In den Tälern ist es bereits ungemütlich kalt und neblig, in Neustadt hat es sogar nur noch +1°C. Am Feldbergpass dann aber schon wieder +9°C und an der Talstation der Belchen-Seilbahn sogar ganze +13°C.
Der kostenlose Parkplatz am Jägerstüble ist um diese Zeit völlig leer. Es ist also noch ruhig am Berg und entspechend aufgehellt ist auch unsere Stimmung. Nachdem die Stiefel geschnürt sind, werfe ich mir gutgelaunt den Rucksack mit der Fotoausrüstung auf den Rücken und starte die Track-Aufzeichnung des Garmin. Dann ziehen wir unter der Seilbahn hindurch aufwärts.

Der breite Weg – er ist im Winter eine Ski-Abfahrt – führt uns gleich von Anfang an steil aufwärts. Unser Ziel ist nun zuerst einmal das Belchenhaus, gleichzeitig Bergstation der Seilbahn. Bis dort hinauf sind es knappe 300 Höhenmeter, die wir inzwischen schon fast traditionell zu Fuß gehen. Erst ein einziges Mal sind wir bisher mit der Seilbahn (hinunter) gefahren, und damals waren wir dazu eingeladen.

Etwa auf halber Höhe überqueren wir die alte (für den verkehr gesperrte) Belchenstraße und werden dann über schmale Waldpfade weiter aufwärts geführt.
Aber noch einmal unterschreiten wir kurz darauf die Trasse der Seilbahn und haben von hier bereits einen phantastischen Fernblick, hinüber zum Feldberg.
Wir können den gesamten Kamm überblicken, vom Gipfel (links) mit der Wetterstation und dem Sendemast, über den etwas tiefer gelegenen Grüblesattel, bis hinüber zum Seebuck mit dem alten Fernsehturm, ganz rechts.

Der schmale Pfad führt uns aber im Wald auch weiterhin steil aufwärts, bevor er wieder zur Seilbahntrasse hinüber schneidet und uns dort erneut phantastische Tiefblicke gewährt: Diesmal jedoch nach Süden, und auch hinunter, zur Talstation.

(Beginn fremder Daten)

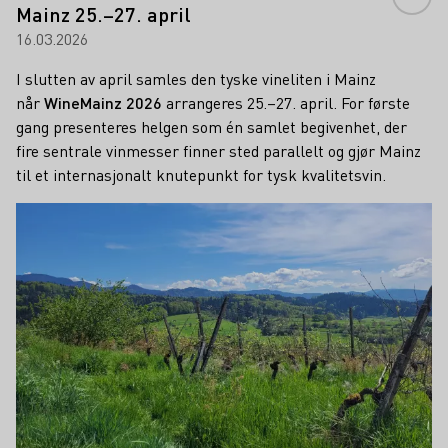
Mainz 25.–27. april
16.03.2026
I slutten av april samles den tyske vineliten i Mainz
når
WineMainz 2026
arrangeres 25.–27. april. For første
gang presenteres helgen som én samlet begivenhet, der
fire sentrale vinmesser finner sted parallelt og gjør Mainz
til et internasjonalt knutepunkt for tysk kvalitetsvin.
Lær mer om dette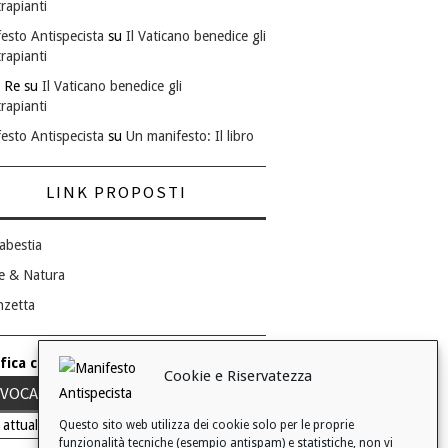
rapianti
esto Antispecista
su
Il Vaticano benedice gli
rapianti
 Re
su
Il Vaticano benedice gli
rapianti
esto Antispecista
su
Un manifesto: Il libro
LINK PROPOSTI
abestia
e & Natura
nzetta
fica consenso ai cookie
Cookie e Riservatezza
VOCA IL TUO CONSENSO
 attuale: Negato
Questo sito web utilizza dei cookie solo per le proprie
funzionalità tecniche (esempio antispam) e statistiche, non vi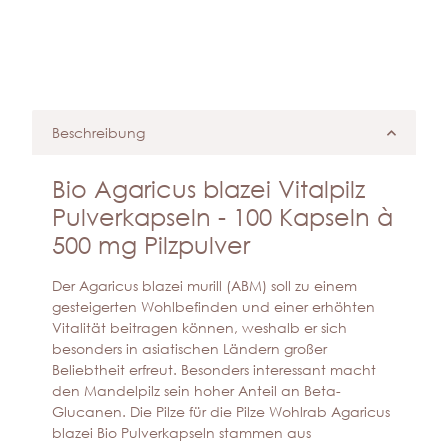
Beschreibung
Bio Agaricus blazei Vitalpilz
Pulverkapseln - 100 Kapseln à
500 mg Pilzpulver
Der Agaricus blazei murill (ABM) soll zu einem
gesteigerten Wohlbefinden und einer erhöhten
Vitalität beitragen können, weshalb er sich
besonders in asiatischen Ländern großer
Beliebtheit erfreut. Besonders interessant macht
den Mandelpilz sein hoher Anteil an Beta-
Glucanen. Die Pilze für die Pilze Wohlrab Agaricus
blazei Bio Pulverkapseln stammen aus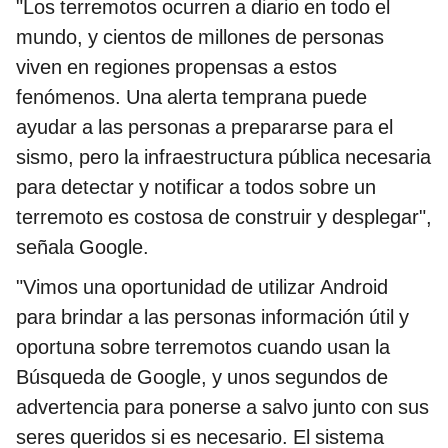
"Los terremotos ocurren a diario en todo el
mundo, y cientos de millones de personas
viven en regiones propensas a estos
fenómenos. Una alerta temprana puede
ayudar a las personas a prepararse para el
sismo, pero la infraestructura pública necesaria
para detectar y notificar a todos sobre un
terremoto es costosa de construir y desplegar",
señala Google.
"Vimos una oportunidad de utilizar Android
para brindar a las personas información útil y
oportuna sobre terremotos cuando usan la
Búsqueda de Google, y unos segundos de
advertencia para ponerse a salvo junto con sus
seres queridos si es necesario. El sistema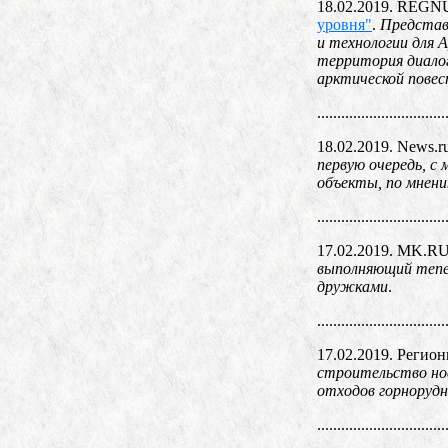
18.02.2019. REG
уровня
"
.
Представ
и технологии для 
территория диалог
арктической пове
................................
18.02.2019. News.r
первую очередь, с
объекты, по мнени
................................
17.02.2019. MK.R
выполняющий тепер
дружками
.
................................
17.02.2019. Регио
строительство нов
отходов горнорудн
................................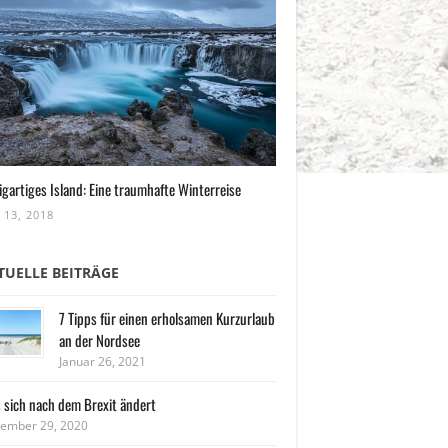
igartiges Island: Eine traumhafte Winterreise
 13, 2018
TUELLE BEITRÄGE
7 Tipps für einen erholsamen Kurzurlaub
an der Nordsee
Januar 26, 2021
 sich nach dem Brexit ändert
ember 29, 2020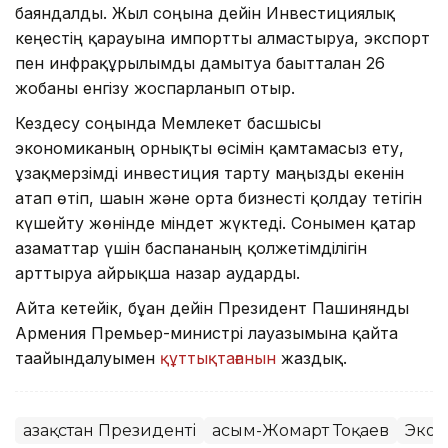
баяндалды. Жыл соңына дейін Инвестициялық
кеңестің қарауына импортты алмастыруға, экспорт
пен инфрақұрылымды дамытуға бағытталған 26
жобаны енгізу жоспарланып отыр.
Кездесу соңында Мемлекет басшысы
экономиканың орнықты өсімін қамтамасыз ету,
ұзақмерзімді инвестиция тарту маңызды екенін
атап өтіп, шағын және орта бизнесті қолдау тетігін
күшейту жөнінде міндет жүктеді. Сонымен қатар
азаматтар үшін баспананың қолжетімділігін
арттыруға айрықша назар аударды.
Айта кетейік, бұған дейін Президент Пашинянды
Армения Премьер-министрі лауазымына қайта
тағайындалуымен
құттықтағанын
жаздық.
Қазақстан Президенті
Қасым-Жомарт Тоқаев
Экон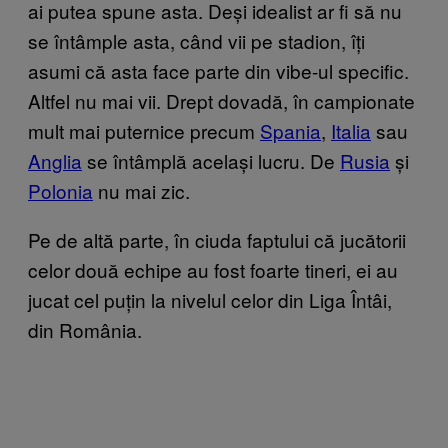
ai putea spune asta. Deși idealist ar fi să nu
se întâmple asta, când vii pe stadion, îți
asumi că asta face parte din vibe-ul specific.
Altfel nu mai vii. Drept dovadă, în campionate
mult mai puternice precum
Spania
,
Italia
sau
Anglia
se întâmplă același lucru. De
Rusia
și
Polonia
nu mai zic.
Pe de altă parte, în ciuda faptului că jucătorii
celor două echipe au fost foarte tineri, ei au
jucat cel puțin la nivelul celor din Liga Întâi,
din România.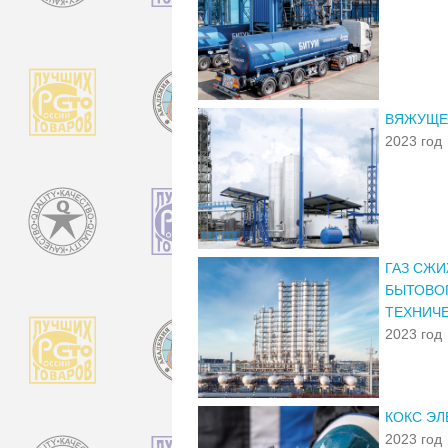
ВЯЖУЩЕЕ
2023 год
ГАЗ СЖ
БЫТОВОГ
ТЕХНИЧЕ
2023 год
КОКС ЭЛ
2023 год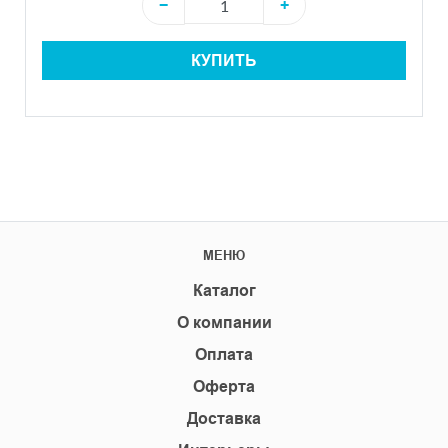
−
+
КУПИТЬ
МЕНЮ
Каталог
О компании
Оплата
Оферта
Доставка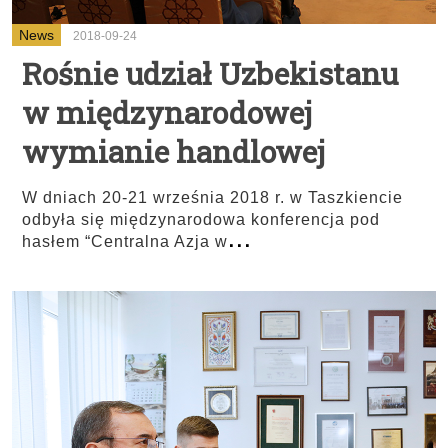
News
2018-09-24
Rośnie udział Uzbekistanu
w międzynarodowej
wymianie handlowej
W dniach 20-21 września 2018 r. w Taszkiencie
odbyła się międzynarodowa konferencja pod
...
hasłem “Centralna Azja w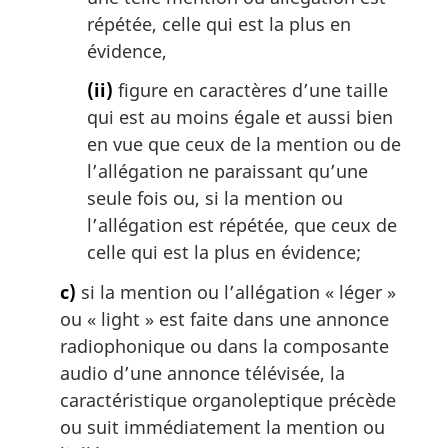
répétée, celle qui est la plus en
évidence,
(ii)
figure en caractères d’une taille
qui est au moins égale et aussi bien
en vue que ceux de la mention ou de
l’allégation ne paraissant qu’une
seule fois ou, si la mention ou
l’allégation est répétée, que ceux de
celle qui est la plus en évidence;
c)
si la mention ou l’allégation « léger »
ou «
light
» est faite dans une annonce
radiophonique ou dans la composante
audio d’une annonce télévisée, la
caractéristique organoleptique précède
ou suit immédiatement la mention ou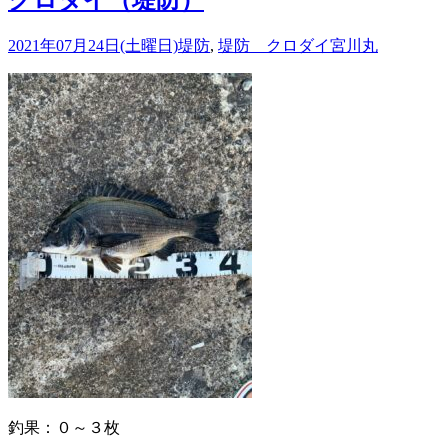
クロダイ（堤防）
2021年07月24日(土曜日)
堤防
,
堤防 クロダイ
宮川丸
釣果：０～３枚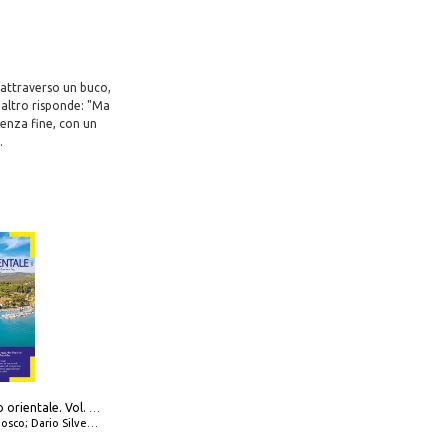
o attraverso un buco,
l'altro risponde: "Ma
senza fine, con un
.
777 Adriatico orientale. Vol. 1: Istria, Costa della Dalmazia da Smrika a Zara, Isole del Quarnaro, Pag, Arcipelaghi di Zara, Sibenico e Incoronate
io Silvestro; Marco Sbrizzi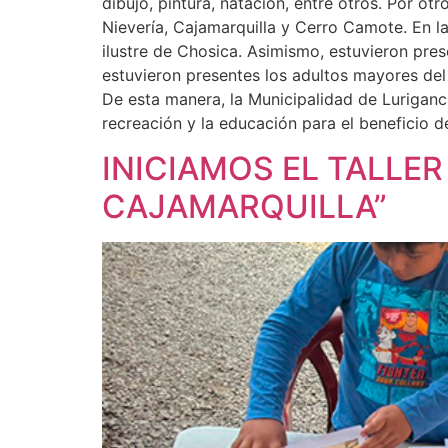
dibujo, pintura, natación, entre otros. Por 
Nievería, Cajamarquilla y Cerro Camote. En la
ilustre de Chosica. Asimismo, estuvieron pre
estuvieron presentes los adultos mayores del 
De esta manera, la Municipalidad de Luriganc
recreación y la educación para el beneficio
INICIAMOS EL TALLE
CAJAMARQUILLA”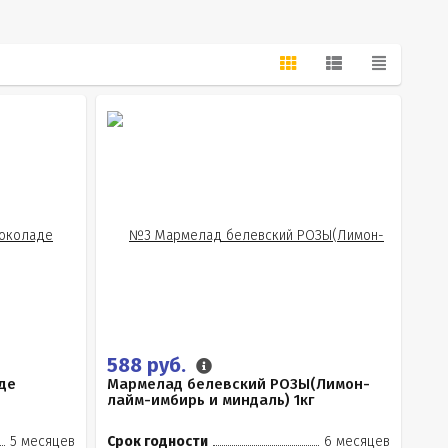
588 руб.
де
Мармелад белевский РОЗЫ(Лимон-
лайм-имбирь и миндаль) 1кг
5 месяцев
Срок годности
6 месяцев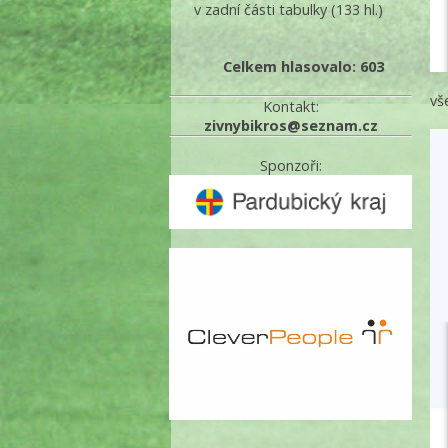
v zadní části tabulky
(133 hl.)
Celkem hlasovalo: 603
vš
Kontakt:
zivnybikros@seznam.cz
Sponzoři:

Inzwischen ist uns ordentlich warm geworden und Claudia zieht bereits ihren dünnen Fleece-Pulli aus. Unterdessen sehe ich mir die nahen Schwarzwald-Gipfel im Süden an. Deutlich zu erkennen ist vor allem der Zeller Blauen.
Dann ist Claudia aber mit dem Umziehen fertig und wir folgen wieder unserem Pfad, der nun erneut nach rechts zackt. Noch ein weiterer Schlenker und wir sehen das Belchenhaus mit der Bergstation schon ganz nahe vor uns liegen. Und von hier oben aus nun auch endlich das geschlossene Wolkenmeer im Süden. Dahinter – im gleißenden Dunst der Ferne gerade noch zu ahnen – die Kette der Schweizer Alpen. Whow – genau so haben wir uns das für heute gewünscht!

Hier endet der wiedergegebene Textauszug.